Ernesto Ruffo, ex gobernador de Baja California, es señalado como el líder de la mayor red de huachicol fiscal y se embolsó por lo menos 4 mil millones de pesos.

La Fiscalía General de la República (FGR) dice que el panista Ernesto Ruffo, exgobernador de Baja California, es el líder de la mayor red de huachicol fiscal de la historia del país, que tenía control de varias aduanas para el contrabando.

De confirmarse las acusaciones de la FGR, el panista de casi 80 años de edad sería el criminal más poderoso, con la capacidad para controlar el robo y contrabando de combustible, sobornar a policías municipales y estatales de gobiernos morenistas, tener bajo su control al Ejército, la Marina y la Guardia Nacional, y controlar diferentes puntos fronterizos, supuestamente bajo supervisión de la Dirección General de Aduanas.

Ese es el poder criminal que hoy se le atribuye a Ernesto Ruffo Appel. El gobierno dice que el panista se embolsó por lo menos 4 mil millones de pesos del huachicoleo fiscal.

Empresa de Ernesto Ruffo reportaba menor cantidad de combustible

La Fiscalía dice que la empresa de Ruffo Appel reportaba menor cantidad de combustible de la que trasladaba de Estados Unidos a México. Lo que no explica la Fiscalía es quién, en la Dirección General de Aduanas, habría dejado pasar sin verificar los más de 15 millones de litros de combustible que se encontraron abandonados en los carros tanque de ferrocarril.

El gobierno federal asegura que la detención de Ruffo Appel y otras siete personas está bien fundamentada, después de una investigación de más de un año. Un juez decidirá si es cierto o no.

Huachicol fiscal, ¿quiénes están detrás de la red de contrabando?

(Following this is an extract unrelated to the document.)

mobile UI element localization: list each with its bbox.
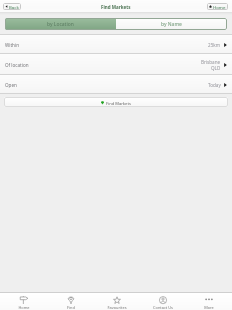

Como sea, el huachicol fiscal apesta a una corrupción mucho mayor y, de acuerdo con varias denuncias, involucra a personal de aduanas, funcionarios de Pemex, marinos, soldados, grupos de la delincuencia organizada, políticos de todos los niveles e incluso al Palacio Nacional.

El caso de las empresas Ingemar y Belar Fuels, detonado ayer, habla de un tipo específico de huachicoleo fiscal: importar combustible y declarar que las compras son mucho menores a las reales, como ocurrió con los ferrotanques abandonados en Coahuila.

Crimen organizado en México le entra al robo de combustible

Grupos de la delincuencia organizada roban combustible en México, actividades que se sabe realizan el Cártel Jalisco Nueva Generación (CJNG), el Cártel del Noreste o el Cártel de Santa Rosa de Lima, por mencionar solo algunos.

Según el Observatorio Ciudadano de la Energía, en 2025 se robaron 53 mil barriles diarios de crudo y otros 58 mil de combustibles, entre ellos gasolina, diésel y hasta turbosina. Una gran cantidad de todo ese saqueo es enviado a Estados Unidos como desechos industriales, primer golpe a los erarios de México y Estados Unidos.

Ya del otro lado, se mete al mercado legal, lo lavan y lo devuelven a México, pero declarándolo fiscalmente como aditivos o químicos. Le dicen el robo del siglo y las autoridades no dicen nada.

El Departamento del Tesoro ha documentado que ese combustible se incorpora al mercado mexicano con la coerción de grupos criminales como el Cártel Jalisco. Después usan el dinero para inyectarlo a partidos y campañas políticas. A cambio, los ganadores de las elecciones les ceden el control de puestos de seguridad y finanzas para operar actividades delictivas, controlar obras públicas y lavar dinero.